Thursday, September 24, 2009

Texting versus Statism

A recent study by the Virginia Tech Transportation Institute found that texting while driving is more dangerous than drunk driving. Citing such reports, a growing number of people are calling for a ban on texting while driving. Yesterday, the Chronicle joined that chorus.

The argument for such a ban is rather simple: texting is a huge distraction; distractions cause accidents that can threaten the welfare of others. Therefore, texting should be banned.

I don't think that any reasonable person will deny that texting is a distraction. But so are many other activities that regularly occur while driving, such as listening to the radio, or talking to someone in the vehicle, or drinking a cup of coffee. The fact that an activity is distracting is not the issue. Nor is the impact of our actions on others the issue, though advocates of a texting ban would like us to believe otherwise. As I previously wrote, if we accept the premise that actions that affect others may be regulated by the government, then every human activity is open for regulation.

Some, such as the Chronicle, try to take the argument a little further. The paper quotes Russell Henk, program director of the Texas Transportation Institute's Teens in the Driver Seat program:
Regardless of your age, texting and driving is simply a foolish and deadly thing to do.

Again, I don't think any reasonable person would deny this. But so what? Many activities--such as eating hamburgers everyday, or refusing to exercise, or dropping out of high school--could be considered foolish or potentially deadly. Should these be banned as well? If we accept the premise of the advocates of banning texting, the answer must be a resounding "yes".

The threat posed by an activity should not determine its legality. The applicable principle is individual rights--the right of each individual to act according to his own judgment, so long as he respects the mutual rights of others. Texting--no matter how foolish it may be--violates the rights of no one.

The fact is, those who advocate a ban on texting, or prohibiting trans-fats, or mandating the use of seat belts, are promoting a far deadlier premise--statism. In all of its variants, statism has destroyed more lives and lead to more deaths than texting will ever cause.

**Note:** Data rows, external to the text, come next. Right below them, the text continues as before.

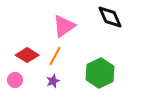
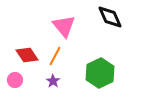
pink triangle: rotated 35 degrees counterclockwise
red diamond: rotated 25 degrees clockwise
purple star: rotated 16 degrees counterclockwise
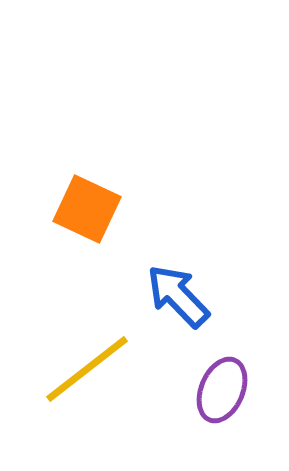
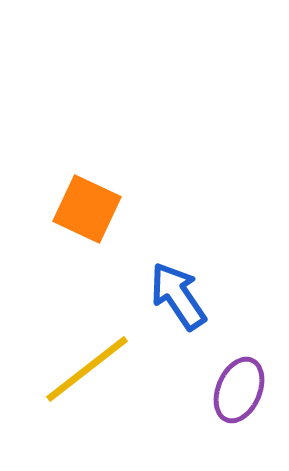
blue arrow: rotated 10 degrees clockwise
purple ellipse: moved 17 px right
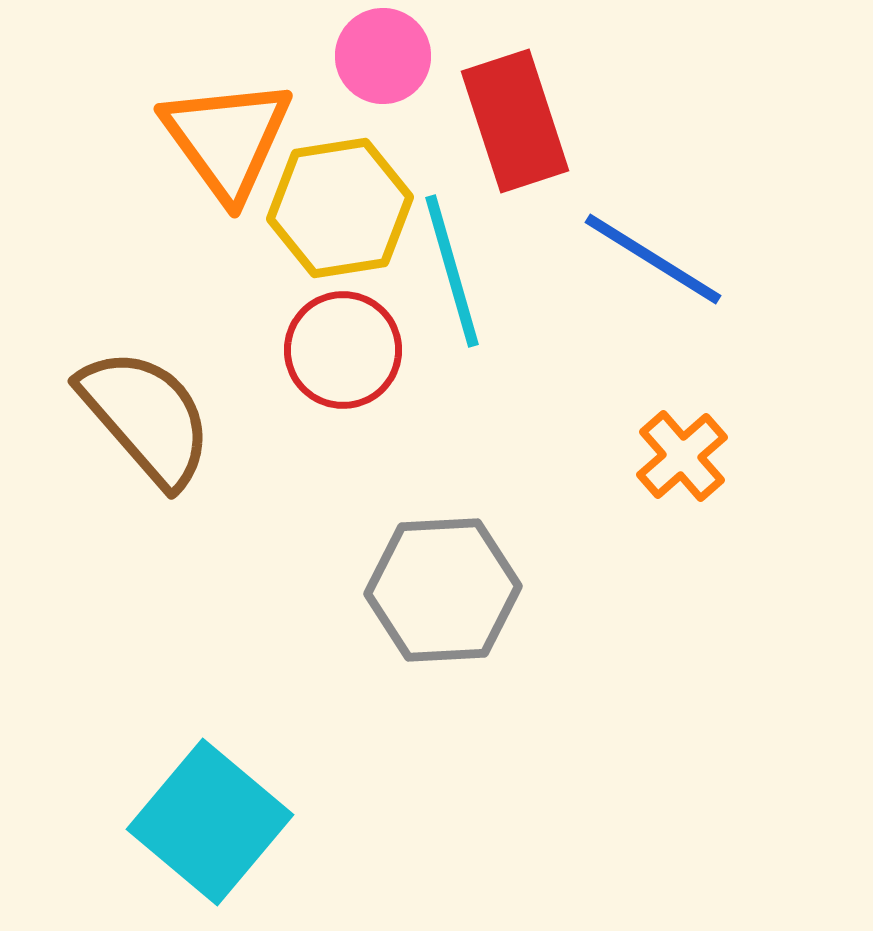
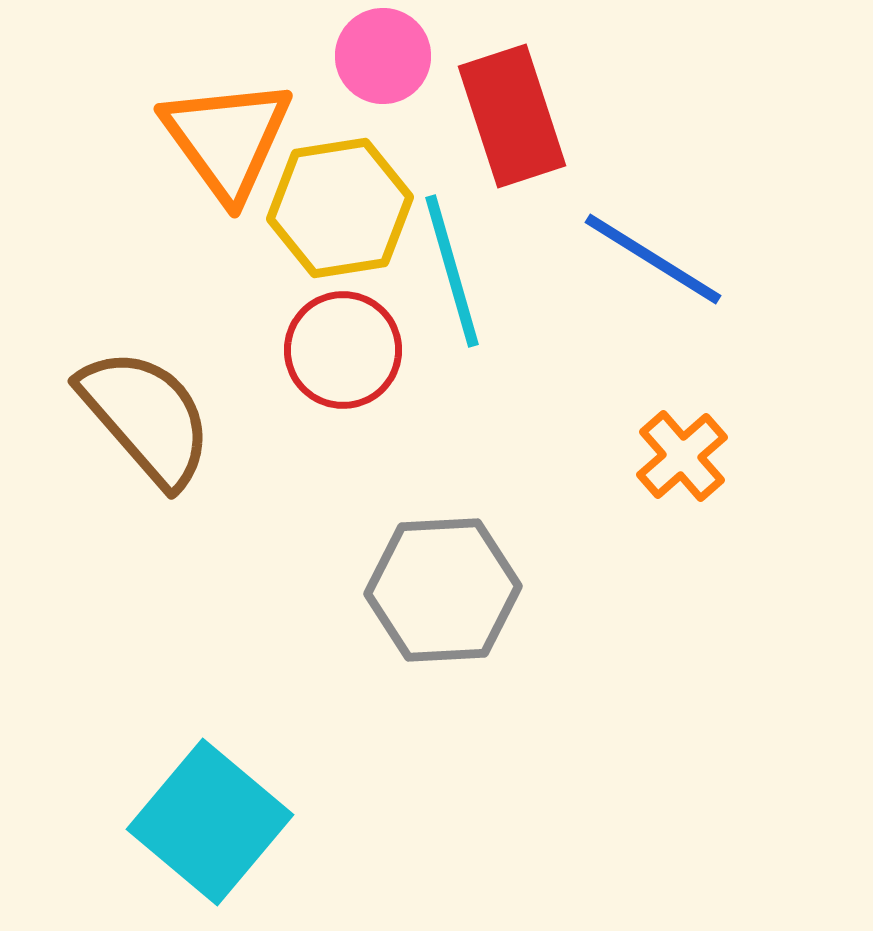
red rectangle: moved 3 px left, 5 px up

The premise underlying statism, that the individual's life belongs to the state, lead to the concentration camps of Nazi Germany, the gulags of Soviet Russia, and the killing fields of Cambodia. That same premise has lead to the welfare state of America and the belief that the government should regulate the actions of individuals. The application and degree of implement varies, but the principle does not. And until the principle is rejected, along with its moral base of altruism, America will creep ever closer to the complete and consistent implementation of statism.

If this strikes you as extreme or paranoid, consider the growth of government controls and regulations in recent months. Locally, Houston city council has tightened restrictions on signage, imposed more controls on taco trucks, enacted a yard parking ordinance, and much more. On the state level, private property is being seized, apartment owners face growing controls, and political donors face more restrictions. Nationally, the federal government has taken over the auto industry, wants to take over health care, wants to dictate the salary of executives in the financial sector, seeks to limit carbon emissions, and much more. The trend--on the local, state, and national level--is for more government control over the economy and the lives of individuals. The trend is towards statism, and that trend is accelerating.

Anyone who is concerned for his well-being should be opposing this trend, rather than promoting it by calling for bans on texting. Texting while driving is certainly foolish. Calling for our enslavement is more so.

Update: Clarified last paragraph.


Eric said...

Can you clarify how your position on texting while driving differs (if it does) from driving while intoxicated? Aren't there some behaviors that pose a legitimate, objective threat to the well-being of others on the road that should be prohibited?

Brian Phillips said...

I would argue that texting while driving is not an objective threat. The fact that it is distracting is irrelevant--many activities are distracting (or can be). Listening to the radio, changing a CD, dealing with the kids in the backseat--each can be distracting.

Texting while driving does not violate anyone's rights. To ban texting implies that it does violate someone's rights. If we ban activities simply because they pose a potential threat, then every human activity is open to regulation.

Now, if someone causes an accident because they are texting, they have violated someone's rights. But this is true regardless of what they were doing at the moment of the accident. The same holds true of driving while intoxicated.

Texting while driving and DWI are both extremely foolish, not because of the potential threat to others, but because of the threat to one's own well-being. A responsible person would do neither.

Finally, if the roads were privately owned--as they should be--the owner would set the rules. If he wished to ban texting, that would be his right and drivers could decide if such rules were acceptable or not.